Свет дня тускнел, наступал вечер, и приходилось прерывать работу. Ломило спину от напряжения, и он в сумерках бродил по поселку, уходил к лесу, грезил наяву. Возвращался поздно, к вечернему чаю, слушал вполуха, не понимая, что ему говорила Вера. Ночами, во сне, полотна оживали и начинали переговариваться друг с другом на странном языке красок, гримасничая незаконченными пятнами, точно не замечая Сергея, а он пытался примирить их и просыпался в холодном поту с лихорадочно бившимся сердцем, стараясь стряхнуть вязкую, фантастическую паутину, привидевшуюся ему. Серым пятном сочилось окно, предутренний ветерок шумел в саду, и пять мольбертов, занавешенных простынями на ночь, обреченно ждали рассвета. «Наверное, так себя чувствует раб на галере, прикованный к веслу», – думал он, только это было добровольное рабство, он сам приковал себя к этому каторжному труду, в котором так редки удачные находки, а все остальное – выматывающая силы и нервы работа.

8

Голос Веры был тревожным, хоть она и пыталась казаться бодрячком:

– Женя, Сережа не у вас? А то я уезжала в Москву по делам, вернулась, а его нет.

– Нет, не появлялся. А давно уж пропал?

– Вчера, я приехала из Москвы, думала, он где-то на прогулке, а он не ночевал дома, даже не знаю, что подумать.

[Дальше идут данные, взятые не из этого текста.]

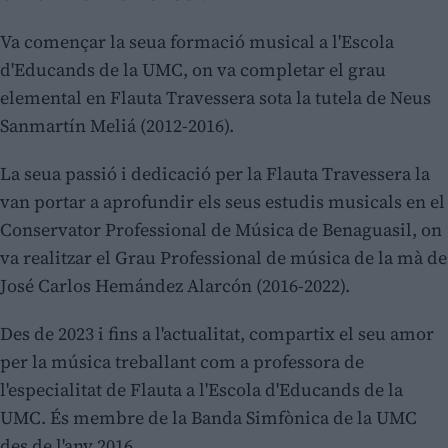
Va començar la seua formació musical a l'Escola
d'Educands de la UMC, on va completar el grau
elemental en Flauta Travessera sota la tutela de Neus
Sanmartín Meliá (2012-2016).
La seua passió i dedicació per la Flauta Travessera la
van portar a aprofundir els seus estudis musicals en el
Conservator Professional de Música de Benaguasil, on
va realitzar el Grau Professional de música de la mà de
José Carlos Hemández Alarcón (2016-2022).
Des de 2023 i fins a l'actualitat, compartix el seu amor
per la música treballant com a professora de
l'especialitat de Flauta a l'Escola d'Educands de la
UMC. És membre de la Banda Simfònica de la UMC
des de l'any 2016.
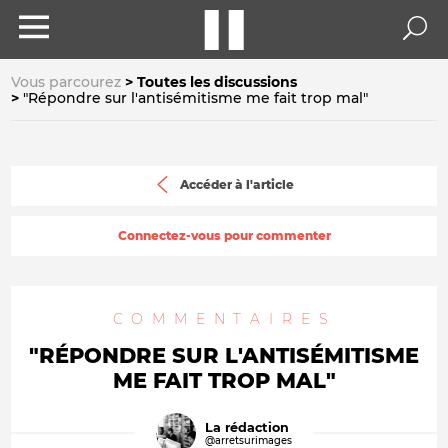
Vous parcourez
Toutes les discussions
"Répondre sur l'antisémitisme me fait trop mal"
Accéder à l'article
Connectez-vous pour commenter
COMMENTAIRES
"RÉPONDRE SUR L'ANTISÉMITISME
ME FAIT TROP MAL"
La rédaction
@arretsurimages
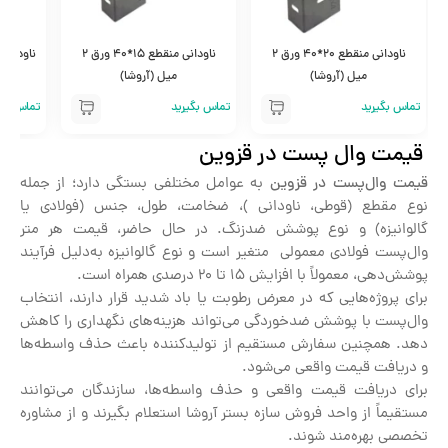
ناودانی منقطع 20*40 ورق 2
ناودانی منقطع 15*40 ورق 2
میل (آروشا)
میل (آروشا)
تماس بگیرید
تماس بگیرید
تماس بگی
قیمت وال پست در قزوین
قیمت وال‌پست در قزوین
به عوامل مختلفی بستگی دارد؛ از جمله
نوع مقطع (قوطی، ناودانی )، ضخامت، طول، جنس (فولادی یا
گالوانیزه) و نوع پوشش ضدزنگ. در حال حاضر، قیمت هر متر
وال‌پست فولادی معمولی متغیر است و نوع گالوانیزه به‌دلیل فرآیند
پوشش‌دهی، معمولاً با افزایش ۱۵ تا ۲۰ درصدی همراه است.
برای پروژه‌هایی که در معرض رطوبت یا باد شدید قرار دارند، انتخاب
وال‌پست با پوشش ضدخوردگی می‌تواند هزینه‌های نگهداری را کاهش
دهد. همچنین سفارش مستقیم از تولیدکننده باعث حذف واسطه‌ها
و دریافت قیمت واقعی می‌شود.
برای دریافت قیمت واقعی و حذف واسطه‌ها، سازندگان می‌توانند
مستقیماً از واحد فروش سازه بستر آروشا استعلام بگیرند و از مشاوره
تخصصی بهره‌مند شوند.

– Успокойся, Вера, Сергей взрослый человек, правда, с причудами, но найдется, никуда не денется.

Евгений догадывался о Сережиных причудах. После работы он был на Измайловском рынке у лавки Карена, который взялся продавать Сережины работы.

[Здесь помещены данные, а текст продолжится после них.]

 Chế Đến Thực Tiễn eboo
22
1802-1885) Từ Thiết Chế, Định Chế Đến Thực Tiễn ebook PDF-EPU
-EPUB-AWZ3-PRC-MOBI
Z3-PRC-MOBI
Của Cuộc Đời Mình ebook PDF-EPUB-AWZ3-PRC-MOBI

– Был у меня вчера твой родственник, пьяный был, картинки принес, вон они в углу. Деньги клянчил. Ну, дал я ему немного под залог. А где искать его, не знаю.

Было очевидно, что Сергей сорвался, и нужно было что-то делать.

– Слушай, Карен, давай по-хорошему, ты от Сергеевых работ имеешь навар, я не возражаю, только парня спасать надо. Ты сколько дал ему денег?

– Ай, не нужно мелочиться. Дал я ему тридцать рублей, он просил больше, но я не дал.

Карен наверняка приврал, но делать было нечего.

– Вот, Карен, я тебе даю сорок и забираю вчерашние Сережины работы. И не нужно упрямиться, иначе я найду другого продавца для его картин. Сам знаешь, желающих найдется немало.

После долгой перепалки сошлись на пятидесяти, жулик Карен, конечно, нагрел руки, но зато Евгений уносил две Сережины картины из цикла «Осень» и заверения Карена больше не давать ему ни копейки.

Две эти картины и сейчас висят на стене в доме Евгения – «Осень золотая» и «Осень печальная».

Сергей объявился через три дня. Грязный, обросший, с синяком под глазом, с пустыми карманами, он отлеживался в задней комнате луговского дома. Добрая Вера жалела и бездомных собак, и бездомных художников. Она не расспрашивала, где он пропадал это время, она видела, с каким напряжением Сережа работал последнее время. Он был как натянутая струна, вот эта струна лопнула, и нужно время, чтобы пережить, восстановиться, прийти в себя.

Приезжал дядя Женя, тихо о чем-то переговаривался с сестрой. Уж лучше бы обругал последними словами! Сергей чувствовал себя вываленным в дерьме. Добрые близкие люди приветили, устроили его, ничего не требуя, ни в чем не упрекая, а он оказался свиньей… Неблагодарной свиньей. Только язва Ленка, воспользовавшись случаем, когда мать отлучилась в магазин, выложила все, что думала о нем. И поделом, даже полегчало. Теперь он принялся за разные домашние работы: починил покосившийся забор, сделал новую калитку, старая совсем развалилась, заменил протекавшую крышу в летнем отхожем месте в дальнем углу сада, убирал опавшую листву. Кстати, отремонтировал давно не работавшую стиральную машину «Малютка» и перестирал всю свою одежду и кучу накопившегося Вериного белья. В мастерскую на втором этаже он не заходил. Там пахло тленом, распадом. Там было все чужое, ранящее воспоминанием о пережитом кризисе.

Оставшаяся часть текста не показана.